__PROBLEM TO WORK ON__. Lines from the records below that contain the word "konkursy" are to be copied out.

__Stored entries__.
--
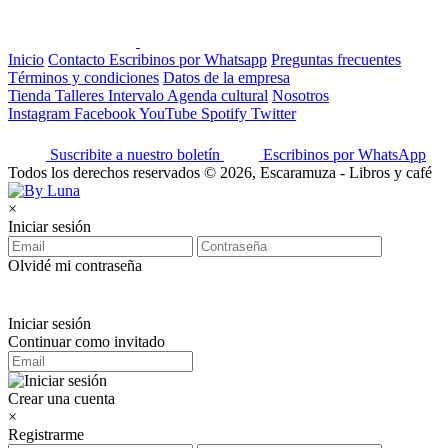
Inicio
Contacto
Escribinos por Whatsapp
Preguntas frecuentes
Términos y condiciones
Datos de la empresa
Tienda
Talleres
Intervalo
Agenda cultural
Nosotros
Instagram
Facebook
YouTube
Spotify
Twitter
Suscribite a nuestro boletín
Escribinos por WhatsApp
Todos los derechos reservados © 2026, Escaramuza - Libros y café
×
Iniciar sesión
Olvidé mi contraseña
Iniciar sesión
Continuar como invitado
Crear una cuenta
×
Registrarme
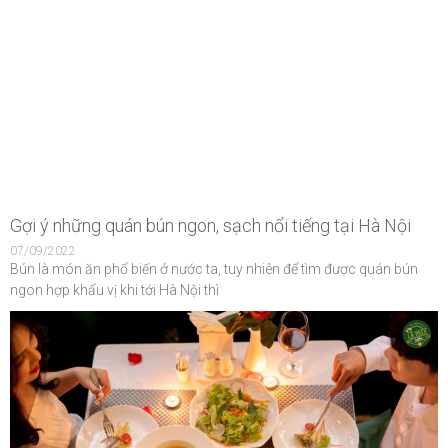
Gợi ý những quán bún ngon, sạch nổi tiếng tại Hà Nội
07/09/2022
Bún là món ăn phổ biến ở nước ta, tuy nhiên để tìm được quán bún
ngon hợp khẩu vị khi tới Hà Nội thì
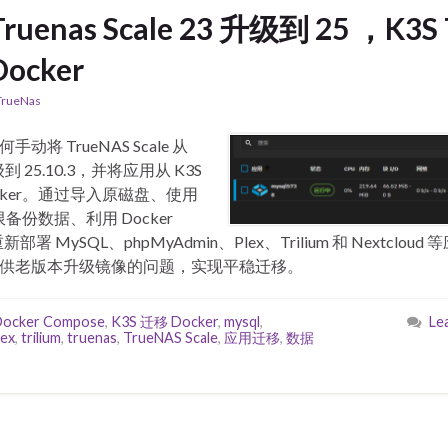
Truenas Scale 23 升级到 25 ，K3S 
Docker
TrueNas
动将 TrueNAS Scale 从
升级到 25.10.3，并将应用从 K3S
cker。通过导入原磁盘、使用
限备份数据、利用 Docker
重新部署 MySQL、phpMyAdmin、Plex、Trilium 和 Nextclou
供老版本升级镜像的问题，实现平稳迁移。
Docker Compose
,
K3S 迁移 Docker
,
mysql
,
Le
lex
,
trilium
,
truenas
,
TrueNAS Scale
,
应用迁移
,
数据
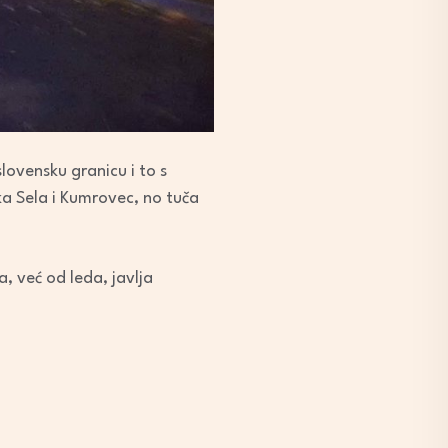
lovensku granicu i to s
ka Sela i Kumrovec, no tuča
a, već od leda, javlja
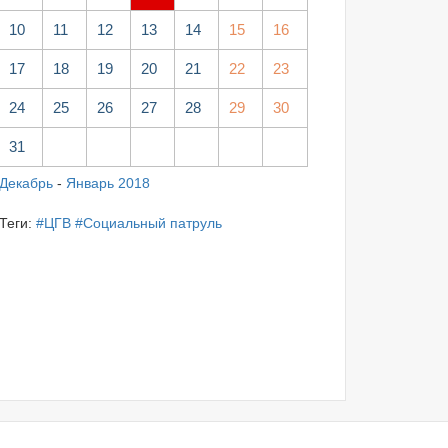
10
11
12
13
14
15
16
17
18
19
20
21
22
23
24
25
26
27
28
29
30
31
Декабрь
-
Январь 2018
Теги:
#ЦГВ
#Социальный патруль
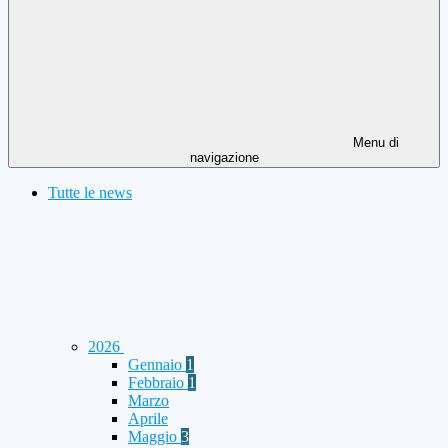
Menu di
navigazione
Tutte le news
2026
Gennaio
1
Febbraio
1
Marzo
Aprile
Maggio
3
--
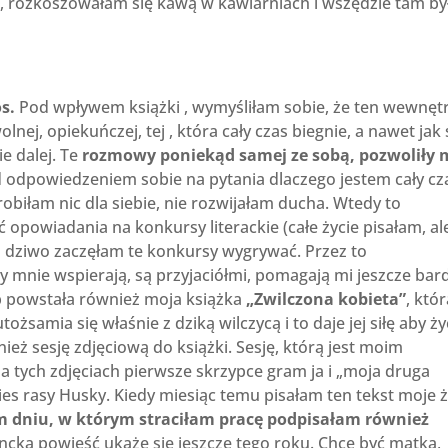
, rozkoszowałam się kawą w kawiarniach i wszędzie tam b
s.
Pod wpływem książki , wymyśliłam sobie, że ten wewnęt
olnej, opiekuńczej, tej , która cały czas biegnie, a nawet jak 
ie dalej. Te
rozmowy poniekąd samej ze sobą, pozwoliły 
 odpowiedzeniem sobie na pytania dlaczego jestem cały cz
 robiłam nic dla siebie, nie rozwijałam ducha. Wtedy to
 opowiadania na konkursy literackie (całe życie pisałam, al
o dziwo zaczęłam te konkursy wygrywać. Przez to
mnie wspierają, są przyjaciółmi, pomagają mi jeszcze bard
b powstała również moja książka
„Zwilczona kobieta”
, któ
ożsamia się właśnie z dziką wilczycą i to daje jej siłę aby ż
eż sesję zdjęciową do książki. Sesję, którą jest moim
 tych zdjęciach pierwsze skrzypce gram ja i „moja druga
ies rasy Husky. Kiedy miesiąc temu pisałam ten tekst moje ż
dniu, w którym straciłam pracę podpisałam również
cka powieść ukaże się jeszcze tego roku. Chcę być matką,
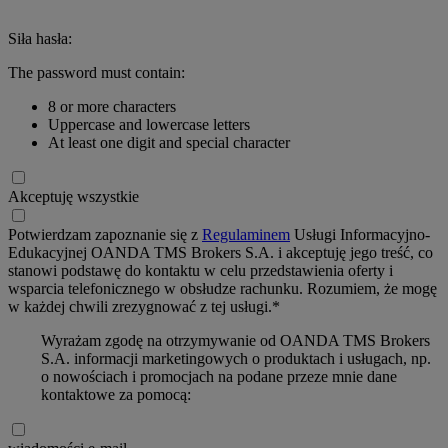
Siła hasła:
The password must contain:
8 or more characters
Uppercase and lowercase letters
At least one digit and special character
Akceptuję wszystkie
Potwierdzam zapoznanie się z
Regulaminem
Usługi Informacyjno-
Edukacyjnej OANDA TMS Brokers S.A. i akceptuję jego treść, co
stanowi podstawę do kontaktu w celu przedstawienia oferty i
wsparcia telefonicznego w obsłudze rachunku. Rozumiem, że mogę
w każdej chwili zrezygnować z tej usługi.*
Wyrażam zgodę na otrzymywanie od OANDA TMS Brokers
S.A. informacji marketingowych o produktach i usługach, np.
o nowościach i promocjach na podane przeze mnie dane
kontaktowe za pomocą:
--
__RESPONSE TO THIS EXERCISE__.
 opowiadania na konkursy literackie (całe życie pisałam, al
o dziwo zaczęłam te konkursy wygrywać. Przez to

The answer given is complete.